Recovery seemed like a long way away, and in many respects, we still have a long way to go. I feel like I am awakening from a long and deep sleep as everything went into hibernation through the spring. We are still under a mandatory mask mandate and we won’t be having Thanksgiving with the whole family. We have much to be grateful for as our family has remained unscathed (so far) whereas so many have lost loved ones. This will be a difficult season for so many, and my heart aches for people.
I wonder, though, what we takeaway from Covid-19; what will we remember years from now? Will we remember the fear we felt when near someone who coughed or found out we had been exposed?Or will we remember the long and endless days of being in our homes, binge watching on just about anything and reading everything available? Time will tell what will be included in history books regarding this time of our lives.
I hope to remember the time I was able to spend with my kids and the time working at the table for school with the youngest. I hope I remember what it was like to not have anywhere to go or “things” to do, always on the move and always busy. I’ll remember the puzzles we put together and meals we shared. It was a difficult time but I wouldn’t want to delete the experience from our consciousness either. It was time for us to be a family, and I cherish that. Sometimes being forced to slow down is a blessing and not a curse. Without dismissing the difficulties, I appreciate the time we had together. And while I struggled with writing during this time, and didn’t feel the usual inspiration I normally do, I am grateful for the rest.
Things are still not back to “normal” and perhaps they never will, even if we are in recovery. How can life return to normal after such a dramatic and traumatic experience for a nation? Face masks may become common during flu season now and perhaps we’ll never shake another hand, but I know we will prevail in creating a new normal. It says in Ephesians that there is a “time to weep, and a time to laugh; a time to mourn, and a time to dance.” I would say there is also a time to heal and a time to be whole, as well. We need to go through the difficult experiences in order to appreciate the blessed ones.
And while Covid has not been eradicated, and people are still struggling socioeconomically and with their mental health, this time will be a short one in respect to history. We must all do our part to ease this the suffering and uplift one another. We’ve spent too much precious time being divided in our response to this virus. Too much time spent on personal freedoms rather than the effects on our common community. Will our selfish behavior also be remembered in the time to come? Do we want that to be remembered? Or do we want to be remembered for how we sacrificed little to achieve so much?

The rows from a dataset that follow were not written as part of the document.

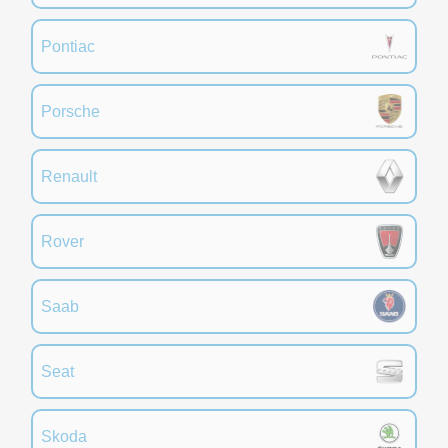
Pontiac
Porsche
Renault
Rover
Saab
Seat
Skoda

I don’t have all the answers on what the right thing to do is in regards to handling the virus or what is the best way to handle the country’s recovery. I couldn’t tell you what policy states or should state. However, I do know that over 230,000 people have died, leaving over 230,000 grieving families. I know how I would want my family to be treated if it was one of these families. I would want my loved one to be honored and respected. I would want their death be taken seriously.
Recovery is on the horizon. More people are getting back to work and a vaccine is on its way. We just need to be a little more patient and live how we would want to be remembered.